Laura Mendoza, Juan Miguel Cruz and their two children were doing well in Colombia, except for persistent threats due to Cruz’s peace work.
He was willing to die in Colombia for the cause of peace. “No one wants to leave their country,” he said, but his family’s safety was most important.
They began a journey from Colombia to Ecuador to Raleigh, N.C., guided by Mennonite connections that led them to a faith community that has embraced them and helped them to get married.
Through Mencoldes (Colombian Mennonite Foundation for Development), Cruz worked with Colombian churches that had been victims of armed conflict. Sometimes he helped arrange meetings for former members of the Revolutionary Armed Forces of Colombia (FARC) rebel group seeking reconciliation with their communities. Mendoza worked with a Cali neighborhood community center.
The couple fell in love with the social and community work Mennonites were doing in Cali and decided to attend services at the Mennonite congregation there.
When Cruz received threats for his peace work, the couple tried to settle in another area in Colombia. This did not work, so they decided to flee to Ecuador with their children, Miguel and Lauren.
Colombia has had a longstanding conflict between the government and guerrilla groups. In 2016, the Colombian government and FARC signed a peace agreement. Unfortunately, peace has not come quickly. Many are still fleeing violence; 6.7 million people are internally displaced in Colombia, according to a recent United Nations Refugee Agency report. Mendoza and Cruz are only two of 94,900 people from Colombia who are refugees or asylum seekers.

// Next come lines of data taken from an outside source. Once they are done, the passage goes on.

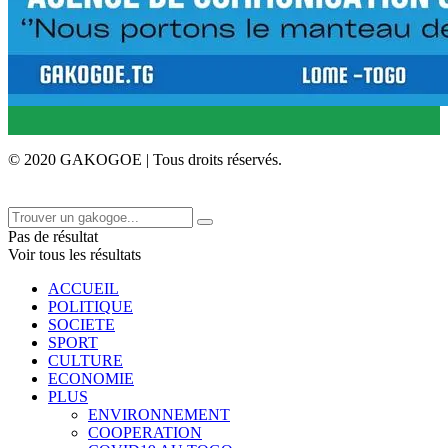
© 2020 GAKOGOE | Tous droits réservés.
Pas de résultat
Voir tous les résultats
ACCUEIL
POLITIQUE
SOCIETE
SPORT
CULTURE
ECONOMIE
PLUS
ENVIRONNEMENT
COOPERATION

When the couple left Colombia, members of the Mennonite church in Cali gave them contact information for the Mennonite church leaders in Quito, Ecuador. Iglesia Menonita de Quito welcomed them, as Cruz put it, “with open arms.”
The Mennonite church in Quito operates a refugee program, supported by Mennonite Central Committee. The congregation distributes food and supplies to refugees from Colombia, and many refugees decide to attend church services.
“In spite of not having much in terms of material wealth or creature comforts, [the Mennonite church in Quito] always served or ministered to us and sought out ways of supporting us and our well-being,” Cruz said. “They lifted us up with their support at a time of crisis.”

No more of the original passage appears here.